◆ **Problem statement**
Give the lines again exactly as they appear below, from the line with "Jeweled Enamel" to the line with "A new chapter", both included, and only those lines. Leave every picture out.
Start of Dataset
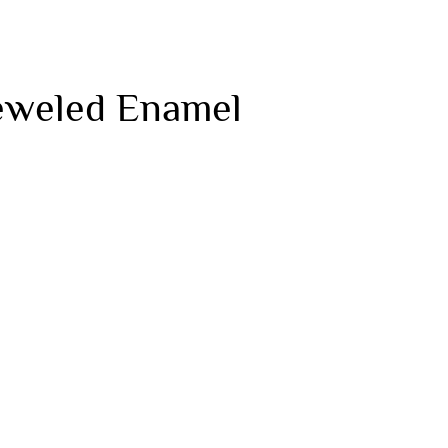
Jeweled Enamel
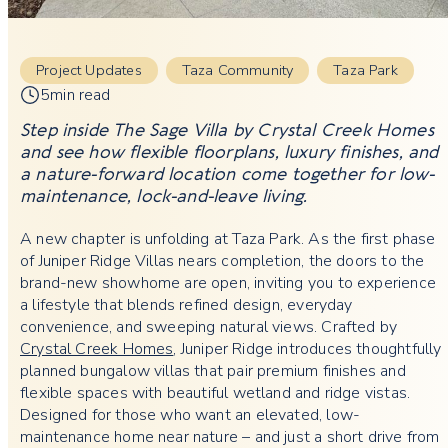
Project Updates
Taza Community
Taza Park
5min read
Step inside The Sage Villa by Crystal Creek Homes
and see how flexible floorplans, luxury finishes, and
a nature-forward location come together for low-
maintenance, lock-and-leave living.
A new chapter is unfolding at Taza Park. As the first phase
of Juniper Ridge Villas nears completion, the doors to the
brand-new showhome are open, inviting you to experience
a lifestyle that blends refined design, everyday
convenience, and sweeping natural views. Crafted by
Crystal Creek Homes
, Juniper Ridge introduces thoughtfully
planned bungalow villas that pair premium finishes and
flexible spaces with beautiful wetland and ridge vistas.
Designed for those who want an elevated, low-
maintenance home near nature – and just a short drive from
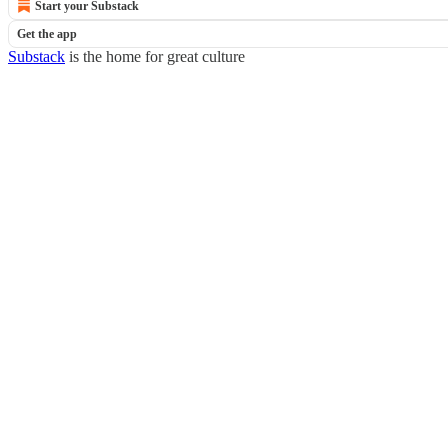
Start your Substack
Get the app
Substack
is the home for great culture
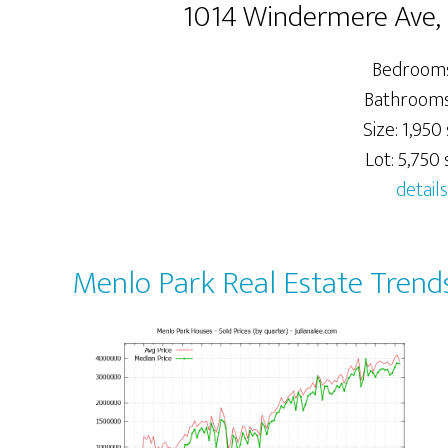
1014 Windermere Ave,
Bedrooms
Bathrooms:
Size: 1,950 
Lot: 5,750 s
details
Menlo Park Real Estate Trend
End of Dataset
Start of Dataset
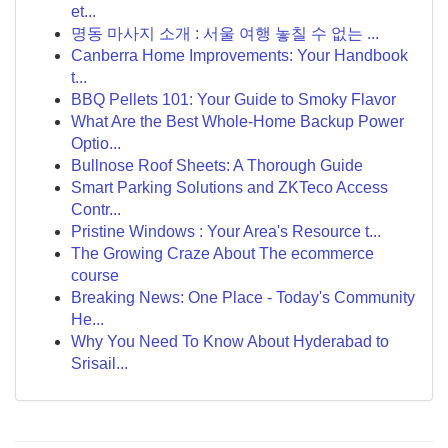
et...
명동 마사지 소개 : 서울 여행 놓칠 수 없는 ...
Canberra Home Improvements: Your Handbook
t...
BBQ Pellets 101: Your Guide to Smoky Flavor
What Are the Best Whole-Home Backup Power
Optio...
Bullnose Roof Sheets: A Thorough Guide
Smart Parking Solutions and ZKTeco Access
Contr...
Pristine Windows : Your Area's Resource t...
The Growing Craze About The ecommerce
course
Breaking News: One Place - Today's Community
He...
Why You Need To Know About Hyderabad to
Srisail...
End of Dataset
Start of Dataset
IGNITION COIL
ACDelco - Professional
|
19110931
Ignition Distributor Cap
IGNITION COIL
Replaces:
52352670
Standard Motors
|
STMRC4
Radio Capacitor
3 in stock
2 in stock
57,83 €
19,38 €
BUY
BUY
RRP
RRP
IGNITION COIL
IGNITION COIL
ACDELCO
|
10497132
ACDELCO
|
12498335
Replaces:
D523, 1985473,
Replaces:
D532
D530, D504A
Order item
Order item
End of Dataset
◆ **Expected output**
Jeweled Enamel
Project Updates
Taza Community
Taza Park
5min read
Step inside The Sage Villa by Crystal Creek Homes
and see how flexible floorplans, luxury finishes, and
a nature-forward location come together for low-
maintenance, lock-and-leave living.
A new chapter is unfolding at Taza Park. As the first phase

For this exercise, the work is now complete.